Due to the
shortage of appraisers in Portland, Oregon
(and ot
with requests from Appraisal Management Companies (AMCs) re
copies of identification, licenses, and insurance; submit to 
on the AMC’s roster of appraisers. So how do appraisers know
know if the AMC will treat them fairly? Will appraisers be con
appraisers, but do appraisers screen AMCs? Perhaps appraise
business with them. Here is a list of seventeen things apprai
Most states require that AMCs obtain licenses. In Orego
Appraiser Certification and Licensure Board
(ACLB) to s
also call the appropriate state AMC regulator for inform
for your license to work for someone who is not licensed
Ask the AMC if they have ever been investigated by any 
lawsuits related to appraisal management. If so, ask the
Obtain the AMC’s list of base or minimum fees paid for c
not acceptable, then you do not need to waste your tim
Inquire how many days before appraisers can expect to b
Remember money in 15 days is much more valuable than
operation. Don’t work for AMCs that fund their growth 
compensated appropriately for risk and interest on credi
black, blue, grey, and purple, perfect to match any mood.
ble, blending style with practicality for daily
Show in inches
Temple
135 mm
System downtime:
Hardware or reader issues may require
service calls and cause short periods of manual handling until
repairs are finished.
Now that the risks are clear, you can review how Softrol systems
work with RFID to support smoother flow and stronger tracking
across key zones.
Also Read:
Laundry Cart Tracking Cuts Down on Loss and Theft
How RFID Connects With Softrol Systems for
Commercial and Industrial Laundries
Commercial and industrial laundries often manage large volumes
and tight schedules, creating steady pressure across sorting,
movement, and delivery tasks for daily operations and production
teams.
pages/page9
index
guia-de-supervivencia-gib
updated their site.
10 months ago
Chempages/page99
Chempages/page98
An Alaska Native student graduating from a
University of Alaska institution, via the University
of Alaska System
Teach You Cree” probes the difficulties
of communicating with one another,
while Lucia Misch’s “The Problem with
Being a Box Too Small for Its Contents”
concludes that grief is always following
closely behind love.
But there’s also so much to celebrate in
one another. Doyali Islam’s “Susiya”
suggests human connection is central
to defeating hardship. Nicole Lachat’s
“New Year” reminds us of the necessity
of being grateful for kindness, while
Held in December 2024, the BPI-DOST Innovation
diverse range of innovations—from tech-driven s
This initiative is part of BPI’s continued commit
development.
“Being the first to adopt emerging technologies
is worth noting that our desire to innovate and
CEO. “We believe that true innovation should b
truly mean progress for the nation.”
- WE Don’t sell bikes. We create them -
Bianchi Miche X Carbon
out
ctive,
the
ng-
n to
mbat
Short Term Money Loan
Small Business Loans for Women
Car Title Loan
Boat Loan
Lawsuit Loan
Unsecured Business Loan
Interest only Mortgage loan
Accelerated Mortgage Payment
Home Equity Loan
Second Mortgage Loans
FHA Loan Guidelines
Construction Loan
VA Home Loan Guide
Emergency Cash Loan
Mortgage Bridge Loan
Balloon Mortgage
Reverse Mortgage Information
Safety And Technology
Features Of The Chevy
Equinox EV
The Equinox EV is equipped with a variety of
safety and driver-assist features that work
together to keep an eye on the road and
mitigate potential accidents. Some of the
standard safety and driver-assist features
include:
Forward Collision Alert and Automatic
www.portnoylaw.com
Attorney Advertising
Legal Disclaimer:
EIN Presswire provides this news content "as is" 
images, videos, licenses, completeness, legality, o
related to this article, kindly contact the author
++++++
* **Aim of the task**: Lines with "list": return each one from the data above.

* **The answer**:
business with them. Here is a list of seventeen things apprai
Obtain the AMC’s list of base or minimum fees paid for c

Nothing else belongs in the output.